THE POMPEY fraternity yesterday remembered one of their own.
Tommy McGhee, as a player and supporter, had the star and crescent embedded in his soul.
That ensured the memory of the man who made 143 appearances for the Blues across five years, and lived a stone’s throw from Fratton Park until his death, will endure.
McGhee’s death meant the loss of the club’s oldest player at the age of 89.
Taking on the mantle now is former goalkeeper Maurice Leather.
Leather, who lives in Portchester, is six months McGhee’s junior at 88.
The man who was born in Eastleigh made 19 first-team appearances for Pompey between 1950 and 1953.
Leather was short for a keeper at 5ft 8in but was highly regarded for his agility and renowned for a long kick.
After Leather, Peter Higham is now the second oldest living Pompey player at 87. Higham made just a single appearance for the club – but that came in the 1949-50 title-winning season.
The forward was just 19 and an amateur when he formed part of a makeshift side which picked up a 2-0 win over Birmingham.
Next in line is Richard Pearson, at the age of 86.
Pearson, who now lives in Guildford, made four appearances for the Blues in the 1953-54 season, scoring one goal.
Although primarily a forward, Pearson made his debut as a half-back in a 1-1 draw at Blackpool, before joining Guildford City in 1955.
Two more established Pompey names are next in line, with Cyril Rutter and Ron Saunders both aged 85.
Saunders, at 85 years and six months, is three months older than Rutter.

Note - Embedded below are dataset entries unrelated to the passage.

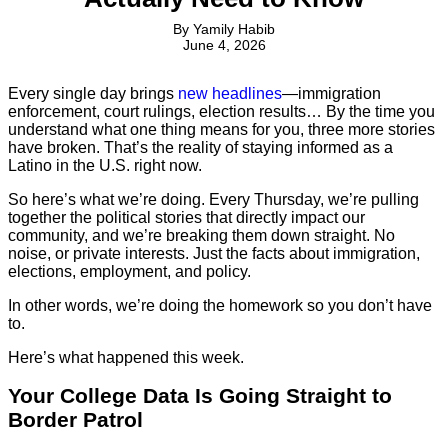
By
Yamily Habib
June 4, 2026
Every single day brings
new headlines
—immigration
enforcement, court rulings, election results… By the time you
understand what one thing means for you, three more stories
have broken. That’s the reality of staying informed as a
Latino in the U.S. right now.
So here’s what we’re doing. Every Thursday, we’re pulling
together the political stories that directly impact our
community, and we’re breaking them down straight. No
noise, or private interests. Just the facts about immigration,
elections, employment, and policy.
In other words, we’re doing the homework so you don’t have
to.
Here’s what happened this week.
Your College Data Is Going Straight to
Border Patrol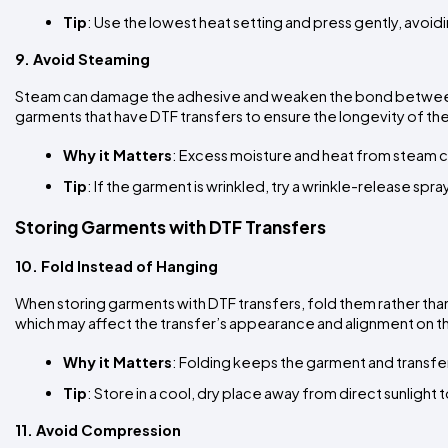
Tip
: Use the lowest heat setting and press gently, avoi
9. Avoid Steaming
Steam can damage the adhesive and weaken the bond between th
garments that have DTF transfers to ensure the longevity of th
Why it Matters
: Excess moisture and heat from steam can
Tip
: If the garment is wrinkled, try a wrinkle-release spr
Storing Garments with DTF Transfers
10. Fold Instead of Hanging
When storing garments with DTF transfers, fold them rather than
which may affect the transfer’s appearance and alignment on 
Why it Matters
: Folding keeps the garment and transfer
Tip
: Store in a cool, dry place away from direct sunlight
11. Avoid Compression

Rutter made 180 appearances for the club over 10 years between 1953 and 1963.
The defender played in the top three divisions during his time at the club and earned a title-winners’ medal in 1962 when his side won Division Three.
Hall-of-famer Saunders clocked up a huge 258 appearances and scored an outstanding 156 goals between 1958 and 1965.
Just a single month covers the next three oldest surviving players.
Hometown boy, Mike Barnard, is 84 years and 10 months and made 123 Pompey appearances over six years between 1953 and 1959.
Bill Albury, another local lad, made 26 appearances between 1956 and 1958.
Albury, at 84 years, nine months and 21 days, is 15 days older than Ivor Evans, who made a single appearance in 1956.